#### Given information ####

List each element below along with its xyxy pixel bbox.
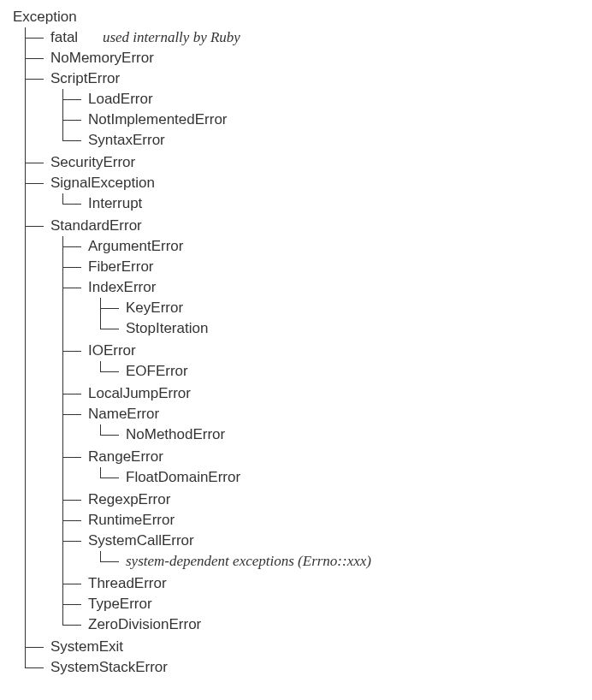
- tree-node-label: RangeError: [88, 448, 163, 466]
- tree-node-argumenterror: ArgumentError: [88, 236, 592, 257]
- tree-node-typeerror: TypeError: [88, 594, 592, 614]
- tree-node-nomemoryerror: NoMemoryError: [50, 48, 592, 68]
- tree-node-label: IOError: [88, 342, 136, 359]
- tree-node-note: used internally by Ruby: [103, 29, 240, 45]
- tree-node-label: Interrupt: [88, 195, 142, 212]
- tree-node-label: ThreadError: [88, 575, 167, 592]
- tree-node-label: KeyError: [126, 300, 183, 317]
- tree-node-label: SecurityError: [50, 154, 135, 171]
- tree-node-label: fatal: [50, 29, 78, 45]
- tree-children-rangeerror: FloatDomainError: [88, 467, 592, 488]
- tree-node-regexperror: RegexpError: [88, 489, 592, 510]
- tree-node-zerodivisionerror: ZeroDivisionError: [88, 614, 592, 635]
- tree-node-label: StopIteration: [126, 320, 208, 337]
- tree-node-label: StandardError: [50, 217, 142, 234]
- tree-node-indexerror: IndexError KeyError StopIteration: [88, 277, 592, 341]
- tree-node-label: IndexError: [88, 279, 156, 296]
- tree-node-label: SignalException: [50, 175, 155, 192]
- tree-node-label: LoadError: [88, 91, 153, 108]
- tree-children-nameerror: NoMethodError: [88, 424, 592, 445]
- tree-node-label: NoMemoryError: [50, 50, 154, 67]
- tree-node-syntaxerror: SyntaxError: [88, 130, 592, 151]
- tree-children-signalexception: Interrupt: [50, 193, 592, 214]
- tree-children-systemcallerror: system-dependent exceptions (Errno::xxx): [88, 551, 592, 572]
- tree-node-label: NotImplementedError: [88, 111, 228, 128]
- tree-node-label: SystemStackError: [50, 659, 168, 676]
- tree-node-fatal: fatal used internally by Ruby: [50, 27, 592, 48]
- tree-node-standarderror: StandardError ArgumentError FiberError I…: [50, 216, 592, 637]
- tree-node-label: SystemCallError: [88, 532, 194, 549]
- tree-node-label: RuntimeError: [88, 512, 175, 529]
- exception-hierarchy-tree: Exception fatal used internally by Ruby …: [13, 9, 592, 678]
- tree-node-loaderror: LoadError: [88, 89, 592, 110]
- tree-node-label: LocalJumpError: [88, 385, 191, 402]
- tree-node-label: FiberError: [88, 258, 154, 276]
- tree-children-standarderror: ArgumentError FiberError IndexError KeyE…: [50, 236, 592, 635]
- tree-node-label: system-dependent exceptions (Errno::xxx): [126, 553, 371, 570]
- tree-node-systemcallerror: SystemCallError system-dependent excepti…: [88, 531, 592, 573]
- tree-node-interrupt: Interrupt: [88, 193, 592, 214]
- tree-node-floatdomainerror: FloatDomainError: [126, 467, 592, 488]
- tree-children-indexerror: KeyError StopIteration: [88, 298, 592, 339]
- tree-children-root: fatal used internally by Ruby NoMemoryEr…: [13, 27, 592, 678]
- tree-node-stopiteration: StopIteration: [126, 318, 592, 339]
- tree-children-scripterror: LoadError NotImplementedError SyntaxErro…: [50, 89, 592, 151]
- tree-node-label: NameError: [88, 406, 159, 423]
- tree-node-signalexception: SignalException Interrupt: [50, 173, 592, 216]
- tree-node-label: SyntaxError: [88, 132, 165, 149]
- tree-node-systemexit: SystemExit: [50, 637, 592, 657]
- tree-node-ioerror: IOError EOFError: [88, 341, 592, 383]
- tree-node-label: ZeroDivisionError: [88, 616, 201, 633]
- tree-node-nomethoderror: NoMethodError: [126, 424, 592, 445]
- tree-node-systemstackerror: SystemStackError: [50, 657, 592, 678]
- tree-node-label: TypeError: [88, 596, 152, 613]
- tree-node-keyerror: KeyError: [126, 298, 592, 318]
- tree-node-localjumperror: LocalJumpError: [88, 383, 592, 404]
- tree-node-label: ScriptError: [50, 70, 120, 87]
- tree-node-scripterror: ScriptError LoadError NotImplementedErro…: [50, 68, 592, 152]
- tree-node-threaderror: ThreadError: [88, 573, 592, 594]
- tree-node-label: EOFError: [126, 363, 188, 380]
- tree-node-label: RegexpError: [88, 491, 170, 508]
- tree-node-label: FloatDomainError: [126, 469, 240, 486]
- tree-node-eoferror: EOFError: [126, 361, 592, 382]
- tree-node-nameerror: NameError NoMethodError: [88, 404, 592, 447]
- tree-node-securityerror: SecurityError: [50, 152, 592, 173]
- tree-root-label: Exception: [13, 9, 592, 26]
- tree-node-runtimeerror: RuntimeError: [88, 510, 592, 531]
- tree-children-ioerror: EOFError: [88, 361, 592, 382]
- tree-node-label: ArgumentError: [88, 238, 183, 255]
- tree-node-fibererror: FiberError: [88, 257, 592, 277]
- tree-node-label: SystemExit: [50, 638, 123, 656]
- tree-node-rangeerror: RangeError FloatDomainError: [88, 447, 592, 489]
- tree-node-label: NoMethodError: [126, 426, 225, 443]
- tree-node-notimplementederror: NotImplementedError: [88, 110, 592, 130]
- tree-node-errno: system-dependent exceptions (Errno::xxx): [126, 551, 592, 572]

####

**Problem requirements:** Copy out each line of the entries that holds "KeyError".

**Exercise solution:**
- tree-node-label: KeyError: [126, 300, 183, 317]
- tree-node-indexerror: IndexError KeyError StopIteration: [88, 277, 592, 341]
- tree-children-indexerror: KeyError StopIteration: [88, 298, 592, 339]
- tree-node-keyerror: KeyError: [126, 298, 592, 318]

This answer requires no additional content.